-- Data to use follows --

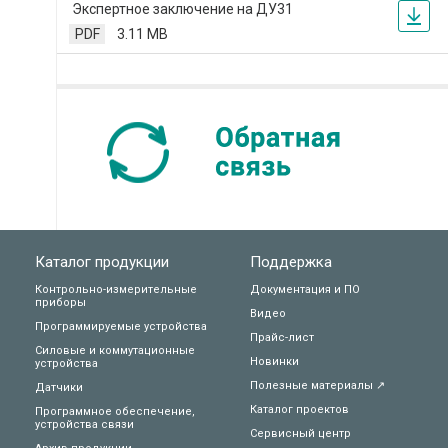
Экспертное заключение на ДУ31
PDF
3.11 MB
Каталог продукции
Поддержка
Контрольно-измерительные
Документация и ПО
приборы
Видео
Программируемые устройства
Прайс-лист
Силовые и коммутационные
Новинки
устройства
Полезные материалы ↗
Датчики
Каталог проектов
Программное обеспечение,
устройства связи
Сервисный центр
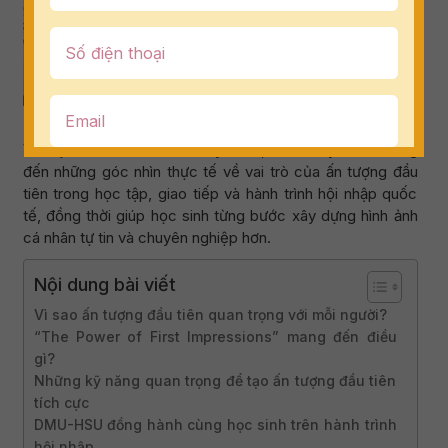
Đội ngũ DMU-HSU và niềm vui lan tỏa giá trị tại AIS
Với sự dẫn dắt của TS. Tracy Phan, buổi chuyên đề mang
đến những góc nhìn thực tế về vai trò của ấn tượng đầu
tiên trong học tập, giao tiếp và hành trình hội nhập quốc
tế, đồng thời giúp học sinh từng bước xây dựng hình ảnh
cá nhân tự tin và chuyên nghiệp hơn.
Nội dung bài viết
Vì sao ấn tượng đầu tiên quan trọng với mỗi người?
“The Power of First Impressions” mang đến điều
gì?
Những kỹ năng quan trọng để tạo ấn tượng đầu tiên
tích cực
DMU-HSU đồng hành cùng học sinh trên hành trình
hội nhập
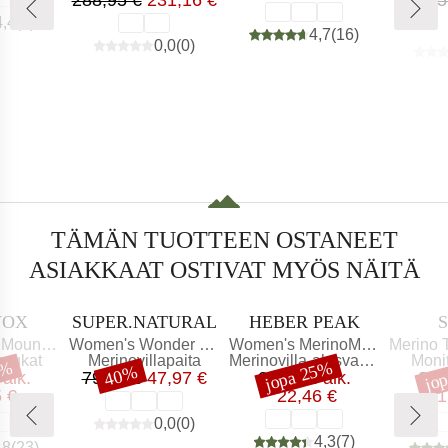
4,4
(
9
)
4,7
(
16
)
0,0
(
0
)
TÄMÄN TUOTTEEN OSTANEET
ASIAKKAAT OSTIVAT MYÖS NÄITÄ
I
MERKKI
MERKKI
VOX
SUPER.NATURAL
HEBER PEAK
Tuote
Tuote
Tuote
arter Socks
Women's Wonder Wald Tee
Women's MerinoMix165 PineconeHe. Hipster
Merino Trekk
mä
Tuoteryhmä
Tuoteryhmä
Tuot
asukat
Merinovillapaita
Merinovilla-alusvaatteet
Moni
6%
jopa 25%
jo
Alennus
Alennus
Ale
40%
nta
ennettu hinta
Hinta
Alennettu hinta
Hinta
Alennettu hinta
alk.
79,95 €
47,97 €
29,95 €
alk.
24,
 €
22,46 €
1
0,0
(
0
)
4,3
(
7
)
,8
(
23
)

-- Data to use concluded --
-- Data to use follows --

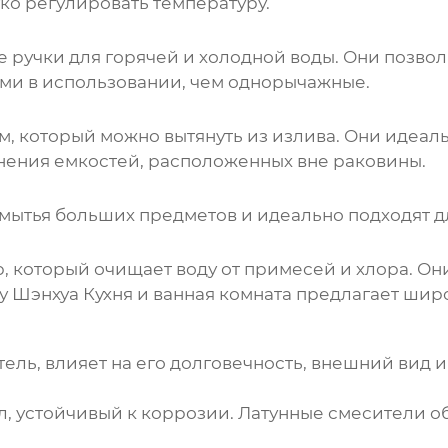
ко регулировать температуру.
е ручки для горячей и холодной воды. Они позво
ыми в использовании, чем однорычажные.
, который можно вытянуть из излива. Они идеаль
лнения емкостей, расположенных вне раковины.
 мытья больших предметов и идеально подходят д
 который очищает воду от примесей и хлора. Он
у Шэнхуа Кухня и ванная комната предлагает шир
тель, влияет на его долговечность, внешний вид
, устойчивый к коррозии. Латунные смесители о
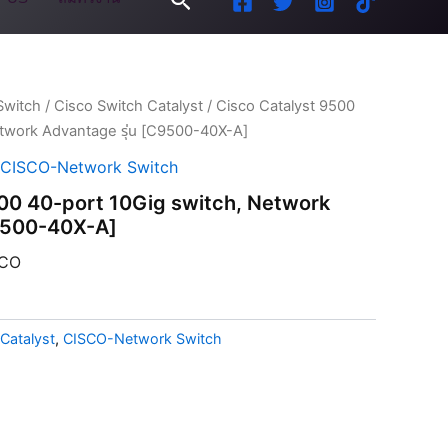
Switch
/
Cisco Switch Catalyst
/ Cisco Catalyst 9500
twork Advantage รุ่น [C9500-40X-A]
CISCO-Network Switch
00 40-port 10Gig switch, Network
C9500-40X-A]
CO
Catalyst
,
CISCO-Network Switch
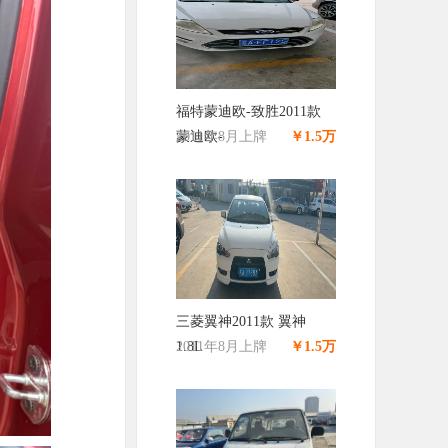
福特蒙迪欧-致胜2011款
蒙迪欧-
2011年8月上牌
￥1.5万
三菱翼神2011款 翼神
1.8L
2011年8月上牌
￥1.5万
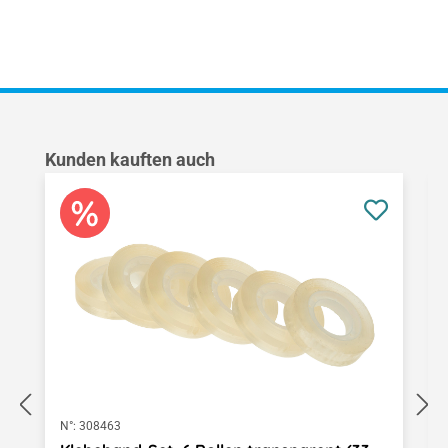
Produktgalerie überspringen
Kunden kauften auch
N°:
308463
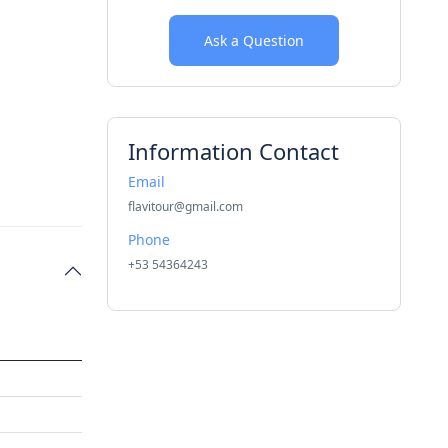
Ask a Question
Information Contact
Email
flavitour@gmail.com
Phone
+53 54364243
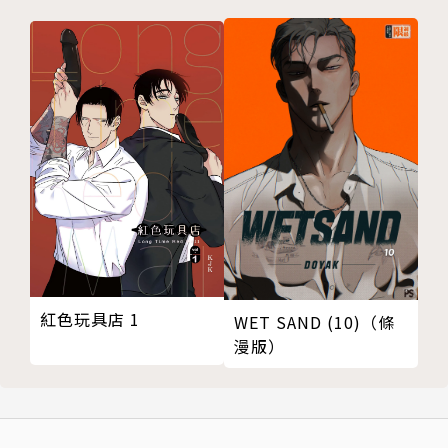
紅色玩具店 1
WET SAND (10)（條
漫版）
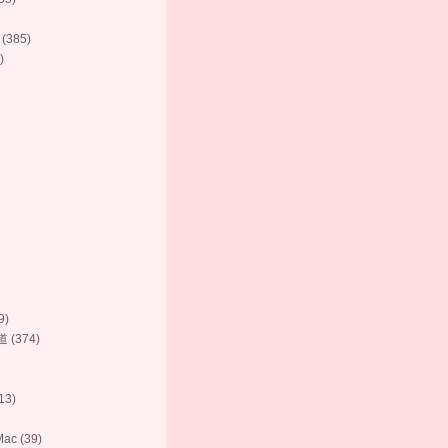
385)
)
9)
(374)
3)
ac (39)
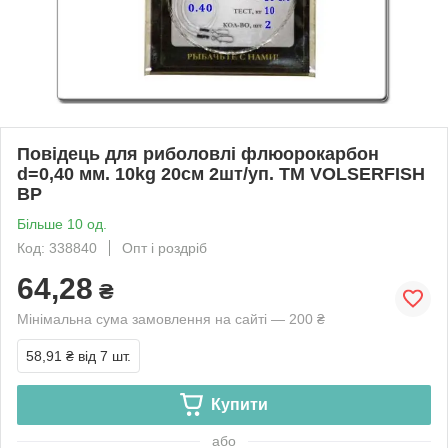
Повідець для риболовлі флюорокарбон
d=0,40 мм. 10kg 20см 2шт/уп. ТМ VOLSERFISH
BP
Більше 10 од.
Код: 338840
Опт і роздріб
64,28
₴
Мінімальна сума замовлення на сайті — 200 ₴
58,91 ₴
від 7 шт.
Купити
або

-- Data to use concluded --

Every line in the listing that holds the string "quan" should be copied out.

Vì sao ấn tượng đầu tiên quan trọng với mỗi người?
Những kỹ năng quan trọng để tạo ấn tượng đầu tiên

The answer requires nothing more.